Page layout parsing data
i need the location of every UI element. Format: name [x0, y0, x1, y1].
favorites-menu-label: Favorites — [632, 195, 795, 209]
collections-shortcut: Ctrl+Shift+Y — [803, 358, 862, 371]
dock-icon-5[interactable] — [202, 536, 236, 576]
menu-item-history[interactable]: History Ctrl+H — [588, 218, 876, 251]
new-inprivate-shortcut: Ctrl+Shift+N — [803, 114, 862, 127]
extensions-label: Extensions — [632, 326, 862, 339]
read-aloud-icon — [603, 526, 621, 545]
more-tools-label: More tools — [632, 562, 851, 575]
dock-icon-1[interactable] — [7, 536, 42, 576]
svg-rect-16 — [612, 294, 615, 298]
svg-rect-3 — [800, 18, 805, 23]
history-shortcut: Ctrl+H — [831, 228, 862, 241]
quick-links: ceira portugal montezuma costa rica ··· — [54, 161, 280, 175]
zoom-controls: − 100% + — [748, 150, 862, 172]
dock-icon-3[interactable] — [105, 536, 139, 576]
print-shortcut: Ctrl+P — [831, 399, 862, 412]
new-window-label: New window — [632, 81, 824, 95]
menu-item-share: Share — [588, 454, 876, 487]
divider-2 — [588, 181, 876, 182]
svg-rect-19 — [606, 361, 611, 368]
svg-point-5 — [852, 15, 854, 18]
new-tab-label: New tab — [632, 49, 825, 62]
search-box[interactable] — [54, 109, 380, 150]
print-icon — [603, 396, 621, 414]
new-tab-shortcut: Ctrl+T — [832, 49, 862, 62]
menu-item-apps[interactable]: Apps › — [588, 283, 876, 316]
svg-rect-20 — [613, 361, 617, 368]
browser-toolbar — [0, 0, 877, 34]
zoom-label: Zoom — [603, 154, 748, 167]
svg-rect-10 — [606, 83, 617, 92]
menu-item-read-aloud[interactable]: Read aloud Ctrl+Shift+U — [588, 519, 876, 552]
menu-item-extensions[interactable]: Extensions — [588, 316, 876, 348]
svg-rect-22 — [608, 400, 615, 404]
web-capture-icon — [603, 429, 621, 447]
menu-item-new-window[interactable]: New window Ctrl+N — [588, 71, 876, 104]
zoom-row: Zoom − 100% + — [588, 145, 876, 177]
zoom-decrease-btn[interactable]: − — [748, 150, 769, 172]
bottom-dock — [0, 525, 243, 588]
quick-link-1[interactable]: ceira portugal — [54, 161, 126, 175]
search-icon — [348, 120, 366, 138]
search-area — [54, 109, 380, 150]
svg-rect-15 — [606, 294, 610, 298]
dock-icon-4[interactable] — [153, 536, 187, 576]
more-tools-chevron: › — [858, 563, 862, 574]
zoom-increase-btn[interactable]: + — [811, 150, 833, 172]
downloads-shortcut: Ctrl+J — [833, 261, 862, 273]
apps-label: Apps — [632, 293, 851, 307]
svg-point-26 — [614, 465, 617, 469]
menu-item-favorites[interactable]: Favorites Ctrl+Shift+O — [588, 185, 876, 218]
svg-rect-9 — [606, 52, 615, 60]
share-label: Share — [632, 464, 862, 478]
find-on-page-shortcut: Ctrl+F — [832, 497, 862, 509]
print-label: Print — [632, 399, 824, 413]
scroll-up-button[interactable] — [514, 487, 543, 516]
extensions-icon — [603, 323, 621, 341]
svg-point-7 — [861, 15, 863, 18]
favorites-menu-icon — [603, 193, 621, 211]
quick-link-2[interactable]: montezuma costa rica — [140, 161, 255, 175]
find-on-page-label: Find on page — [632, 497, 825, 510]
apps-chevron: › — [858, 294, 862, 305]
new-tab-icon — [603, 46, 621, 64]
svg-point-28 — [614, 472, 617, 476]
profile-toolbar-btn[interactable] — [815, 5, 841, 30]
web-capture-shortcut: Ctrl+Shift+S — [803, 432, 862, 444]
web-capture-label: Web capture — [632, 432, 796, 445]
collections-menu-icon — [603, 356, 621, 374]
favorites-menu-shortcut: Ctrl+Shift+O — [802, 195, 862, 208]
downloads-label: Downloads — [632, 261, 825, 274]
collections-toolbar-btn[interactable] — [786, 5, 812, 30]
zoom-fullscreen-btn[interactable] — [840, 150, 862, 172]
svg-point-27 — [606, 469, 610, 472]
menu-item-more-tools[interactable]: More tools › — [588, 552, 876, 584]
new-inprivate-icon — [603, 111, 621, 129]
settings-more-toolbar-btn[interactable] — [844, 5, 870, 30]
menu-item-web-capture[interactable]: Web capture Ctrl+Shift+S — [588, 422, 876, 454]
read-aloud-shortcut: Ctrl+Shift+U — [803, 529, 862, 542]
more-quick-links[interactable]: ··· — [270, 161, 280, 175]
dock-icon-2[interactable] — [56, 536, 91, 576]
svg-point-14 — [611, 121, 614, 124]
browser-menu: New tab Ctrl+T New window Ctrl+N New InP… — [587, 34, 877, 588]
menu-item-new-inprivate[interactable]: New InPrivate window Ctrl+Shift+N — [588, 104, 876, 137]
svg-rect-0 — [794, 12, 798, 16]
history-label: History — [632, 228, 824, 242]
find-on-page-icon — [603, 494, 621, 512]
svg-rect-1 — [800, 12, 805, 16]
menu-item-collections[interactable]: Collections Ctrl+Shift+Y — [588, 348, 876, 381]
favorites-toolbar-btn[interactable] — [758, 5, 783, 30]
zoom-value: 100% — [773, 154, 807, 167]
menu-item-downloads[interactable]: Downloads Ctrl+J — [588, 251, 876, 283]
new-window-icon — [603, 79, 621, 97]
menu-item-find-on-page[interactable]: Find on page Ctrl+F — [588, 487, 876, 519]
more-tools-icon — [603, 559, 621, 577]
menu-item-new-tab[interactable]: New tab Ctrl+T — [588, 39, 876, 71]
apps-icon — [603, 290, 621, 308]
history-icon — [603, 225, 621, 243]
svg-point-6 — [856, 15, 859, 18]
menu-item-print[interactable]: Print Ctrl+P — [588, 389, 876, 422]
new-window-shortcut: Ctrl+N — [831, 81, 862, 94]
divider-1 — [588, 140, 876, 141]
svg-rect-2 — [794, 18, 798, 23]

* Exercise requirements *
Nothing may be omitted. Restate all of the entries exactly.

* Response *
i need the location of every UI element. Format: name [x0, y0, x1, y1].
favorites-menu-label: Favorites — [632, 195, 795, 209]
collections-shortcut: Ctrl+Shift+Y — [803, 358, 862, 371]
dock-icon-5[interactable] — [202, 536, 236, 576]
menu-item-history[interactable]: History Ctrl+H — [588, 218, 876, 251]
new-inprivate-shortcut: Ctrl+Shift+N — [803, 114, 862, 127]
extensions-label: Extensions — [632, 326, 862, 339]
read-aloud-icon — [603, 526, 621, 545]
more-tools-label: More tools — [632, 562, 851, 575]
dock-icon-1[interactable] — [7, 536, 42, 576]
svg-rect-16 — [612, 294, 615, 298]
svg-rect-3 — [800, 18, 805, 23]
history-shortcut: Ctrl+H — [831, 228, 862, 241]
quick-links: ceira portugal montezuma costa rica ··· — [54, 161, 280, 175]
zoom-controls: − 100% + — [748, 150, 862, 172]
dock-icon-3[interactable] — [105, 536, 139, 576]
print-shortcut: Ctrl+P — [831, 399, 862, 412]
new-window-label: New window — [632, 81, 824, 95]
menu-item-share: Share — [588, 454, 876, 487]
divider-2 — [588, 181, 876, 182]
svg-rect-19 — [606, 361, 611, 368]
svg-point-5 — [852, 15, 854, 18]
new-tab-label: New tab — [632, 49, 825, 62]
search-box[interactable] — [54, 109, 380, 150]
print-icon — [603, 396, 621, 414]
new-tab-shortcut: Ctrl+T — [832, 49, 862, 62]
menu-item-apps[interactable]: Apps › — [588, 283, 876, 316]
svg-rect-20 — [613, 361, 617, 368]
browser-toolbar — [0, 0, 877, 34]
zoom-label: Zoom — [603, 154, 748, 167]
svg-rect-10 — [606, 83, 617, 92]
menu-item-read-aloud[interactable]: Read aloud Ctrl+Shift+U — [588, 519, 876, 552]
menu-item-extensions[interactable]: Extensions — [588, 316, 876, 348]
svg-rect-22 — [608, 400, 615, 404]
web-capture-icon — [603, 429, 621, 447]
menu-item-new-window[interactable]: New window Ctrl+N — [588, 71, 876, 104]
zoom-row: Zoom − 100% + — [588, 145, 876, 177]
zoom-decrease-btn[interactable]: − — [748, 150, 769, 172]
bottom-dock — [0, 525, 243, 588]
quick-link-1[interactable]: ceira portugal — [54, 161, 126, 175]
search-icon — [348, 120, 366, 138]
search-area — [54, 109, 380, 150]
svg-rect-15 — [606, 294, 610, 298]
dock-icon-4[interactable] — [153, 536, 187, 576]
more-tools-chevron: › — [858, 563, 862, 574]
zoom-increase-btn[interactable]: + — [811, 150, 833, 172]
downloads-shortcut: Ctrl+J — [833, 261, 862, 273]
apps-label: Apps — [632, 293, 851, 307]
svg-point-26 — [614, 465, 617, 469]
menu-item-favorites[interactable]: Favorites Ctrl+Shift+O — [588, 185, 876, 218]
svg-rect-9 — [606, 52, 615, 60]
share-label: Share — [632, 464, 862, 478]
find-on-page-shortcut: Ctrl+F — [832, 497, 862, 509]
print-label: Print — [632, 399, 824, 413]
scroll-up-button[interactable] — [514, 487, 543, 516]
extensions-icon — [603, 323, 621, 341]
svg-point-7 — [861, 15, 863, 18]
favorites-menu-icon — [603, 193, 621, 211]
quick-link-2[interactable]: montezuma costa rica — [140, 161, 255, 175]
find-on-page-label: Find on page — [632, 497, 825, 510]
apps-chevron: › — [858, 294, 862, 305]
new-tab-icon — [603, 46, 621, 64]
svg-point-28 — [614, 472, 617, 476]
profile-toolbar-btn[interactable] — [815, 5, 841, 30]
web-capture-shortcut: Ctrl+Shift+S — [803, 432, 862, 444]
web-capture-label: Web capture — [632, 432, 796, 445]
collections-menu-icon — [603, 356, 621, 374]
favorites-menu-shortcut: Ctrl+Shift+O — [802, 195, 862, 208]
downloads-label: Downloads — [632, 261, 825, 274]
collections-toolbar-btn[interactable] — [786, 5, 812, 30]
zoom-fullscreen-btn[interactable] — [840, 150, 862, 172]
svg-point-27 — [606, 469, 610, 472]
menu-item-more-tools[interactable]: More tools › — [588, 552, 876, 584]
new-inprivate-icon — [603, 111, 621, 129]
settings-more-toolbar-btn[interactable] — [844, 5, 870, 30]
menu-item-web-capture[interactable]: Web capture Ctrl+Shift+S — [588, 422, 876, 454]
read-aloud-shortcut: Ctrl+Shift+U — [803, 529, 862, 542]
more-quick-links[interactable]: ··· — [270, 161, 280, 175]
dock-icon-2[interactable] — [56, 536, 91, 576]
svg-point-14 — [611, 121, 614, 124]
browser-menu: New tab Ctrl+T New window Ctrl+N New InP… — [587, 34, 877, 588]
menu-item-new-inprivate[interactable]: New InPrivate window Ctrl+Shift+N — [588, 104, 876, 137]
svg-rect-0 — [794, 12, 798, 16]
history-label: History — [632, 228, 824, 242]
find-on-page-icon — [603, 494, 621, 512]
svg-rect-1 — [800, 12, 805, 16]
menu-item-collections[interactable]: Collections Ctrl+Shift+Y — [588, 348, 876, 381]
favorites-toolbar-btn[interactable] — [758, 5, 783, 30]
zoom-value: 100% — [773, 154, 807, 167]
menu-item-downloads[interactable]: Downloads Ctrl+J — [588, 251, 876, 283]
new-window-icon — [603, 79, 621, 97]
menu-item-find-on-page[interactable]: Find on page Ctrl+F — [588, 487, 876, 519]
more-tools-icon — [603, 559, 621, 577]
menu-item-new-tab[interactable]: New tab Ctrl+T — [588, 39, 876, 71]
apps-icon — [603, 290, 621, 308]
history-icon — [603, 225, 621, 243]
svg-point-6 — [856, 15, 859, 18]
menu-item-print[interactable]: Print Ctrl+P — [588, 389, 876, 422]
new-window-shortcut: Ctrl+N — [831, 81, 862, 94]
divider-1 — [588, 140, 876, 141]
svg-rect-2 — [794, 18, 798, 23]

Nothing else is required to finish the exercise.